Well, I for one know that the Dividend Investment Strategy DOES work! But it takes time and patience, and of course good selection of the proper stocks that usually increase their dividends over time. In fact if you stay with the strategy long enough, your investment income will be beating the overall market returns over most years. And remember, this is actual income (money in pocket), not “just” capital gains which are always nice too. Most companies that increase their dividends will see an eventual increase in their stock price over time (buy and HOLD) as well. How many here have seen an increase in their portfolio’s income this past year? Mine did! By using this strategy faithfully you will get the same results. Learn and DO………………….

cannon_fodder
11 years ago

I look at a couple of other criteria – payout ratio and overall return. If the payout ratio is too high for the industry (financials don’t have the same acceptable payout ratios as REITs for example which often go above 100%) then it is a no go.

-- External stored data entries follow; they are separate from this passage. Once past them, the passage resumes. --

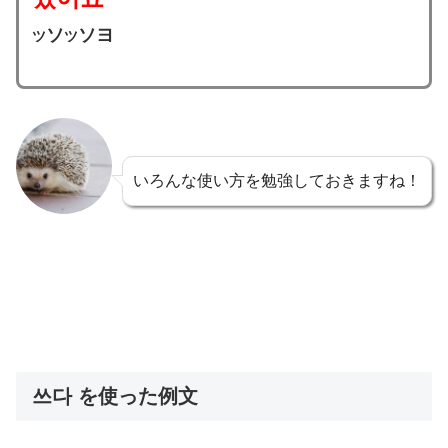
ソ
ソヨ
ツ
ツ
いろんな使い方を勉強しておきますね！
쓰다 を使った例文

The comment about telcos is a great example for the 2nd criterion. There are a lot of telcos which have nice yields but lousy returns on the stock price itself. Look at Manitoba Telecom – yield is currently over 8% but the stock has a negative return in the last 1, 3 and 5 year periods. You are more likely going to see a dividend cut rather than an increase if the underlying stock price is going down.

Used Tires
11 years ago

Pretty awesome to read your strategy when it comes to buying Dividend Stocks, we’ve been learning in our Corporate finance class to do all the math and calculations when it comes to stock and determining the stock values based on the dividend that will be paid out, etc, pretty fun stuff =D

Till then,

Jean

Ed Rempel
11 years ago

Hi FT,

Do you focus on Canadian dividends (for the preferred tax treatment), or the best companies anywhere in terms of yield and dividend growth?

What do you do to avoid looking like a TSX index fund?